## Work to be completed
Look through the records below and collect all lines that hold the string "left".

## Source information
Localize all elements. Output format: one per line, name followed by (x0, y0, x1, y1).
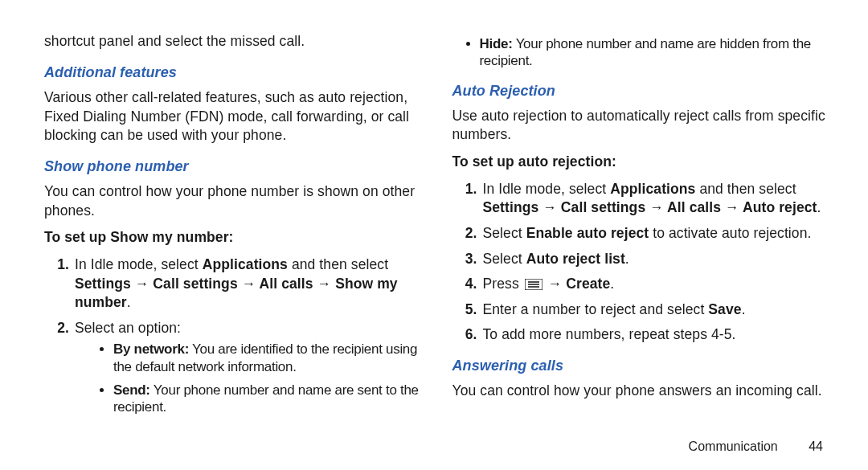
step-text: Press (483, 276, 523, 292)
step-text: and then select (695, 181, 796, 197)
list-item: Select Auto reject list. (481, 250, 829, 269)
step-text: In Idle mode, select (75, 256, 203, 272)
step-text: . (742, 301, 746, 317)
list-item: Enter a number to reject and select Save… (481, 300, 829, 320)
show-my-number-steps: In Idle mode, select Applications and th… (44, 255, 420, 416)
step-text: → (544, 276, 567, 292)
step-text: Select an option: (75, 320, 181, 336)
list-item: Press → Create. (481, 275, 829, 294)
step-text: . (610, 276, 614, 292)
answering-calls-para: You can control how your phone answers a… (452, 382, 829, 401)
footer-page-number: 44 (796, 439, 823, 454)
list-item: By network: You are identified to the re… (113, 341, 420, 375)
right-column: Hide: Your phone number and name are hid… (452, 32, 829, 433)
step-text: Enter a number to reject and select (483, 301, 709, 317)
auto-rejection-steps: In Idle mode, select Applications and th… (452, 180, 829, 345)
bullet-text: Your phone number and name are sent to t… (113, 382, 419, 415)
step-text: To add more numbers, repeat steps 4-5. (483, 326, 736, 342)
heading-additional-features: Additional features (44, 63, 420, 82)
menu-icon (525, 279, 542, 290)
left-intro-line: shortcut panel and select the missed cal… (44, 32, 420, 51)
list-item: In Idle mode, select Applications and th… (73, 255, 420, 313)
step-bold: Applications (203, 256, 288, 272)
step-text: to activate auto rejection. (649, 225, 811, 241)
step-text: . (817, 199, 821, 215)
step-bold: Auto reject list (526, 251, 625, 267)
step-text: Select (483, 225, 526, 241)
heading-answering-calls: Answering calls (452, 356, 829, 375)
heading-auto-rejection: Auto Rejection (452, 81, 829, 100)
step-bold: Save (708, 301, 741, 317)
step-path: Settings → Call settings → All calls → S… (75, 276, 398, 311)
step-bold: Create (566, 276, 610, 292)
bullet-label: Send: (113, 382, 150, 398)
step-text: . (625, 251, 629, 267)
list-item: Select Enable auto reject to activate au… (481, 224, 829, 243)
step-text: Select (483, 251, 526, 267)
left-column: shortcut panel and select the missed cal… (44, 32, 420, 433)
step-path: Settings → Call settings → All calls → A… (483, 199, 817, 215)
list-item: Hide: Your phone number and name are hid… (480, 35, 829, 70)
page-root: shortcut panel and select the missed cal… (0, 0, 868, 470)
option-bullets-continued: Hide: Your phone number and name are hid… (452, 35, 829, 70)
step-bold: Applications (610, 181, 695, 197)
bullet-label: Hide: (480, 36, 513, 51)
list-item: Send: Your phone number and name are sen… (113, 382, 420, 416)
step-text: . (127, 294, 131, 310)
list-item: In Idle mode, select Applications and th… (481, 180, 829, 218)
subhead-auto-rejection: To set up auto rejection: (452, 153, 829, 172)
bullet-label: By network: (113, 341, 189, 357)
step-text: and then select (288, 256, 388, 272)
option-bullets: By network: You are identified to the re… (75, 341, 420, 415)
heading-show-phone-number: Show phone number (44, 157, 420, 176)
bullet-text: Your phone number and name are hidden fr… (480, 36, 812, 68)
step-text: In Idle mode, select (483, 181, 611, 197)
list-item: Select an option: By network: You are id… (73, 319, 420, 416)
page-footer: Communication 44 (44, 439, 828, 454)
show-phone-number-para: You can control how your phone number is… (44, 182, 420, 220)
subhead-show-my-number: To set up Show my number: (44, 228, 420, 247)
footer-section: Communication (689, 439, 778, 453)
auto-rejection-para: Use auto rejection to automatically reje… (452, 107, 829, 145)
additional-features-para: Various other call-related features, suc… (44, 88, 420, 145)
columns: shortcut panel and select the missed cal… (44, 32, 828, 433)
step-bold: Enable auto reject (526, 225, 649, 241)
list-item: To add more numbers, repeat steps 4-5. (481, 325, 829, 345)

## Result
left-intro-line: shortcut panel and select the missed cal… (44, 32, 420, 51)
left-column: shortcut panel and select the missed cal… (44, 32, 420, 433)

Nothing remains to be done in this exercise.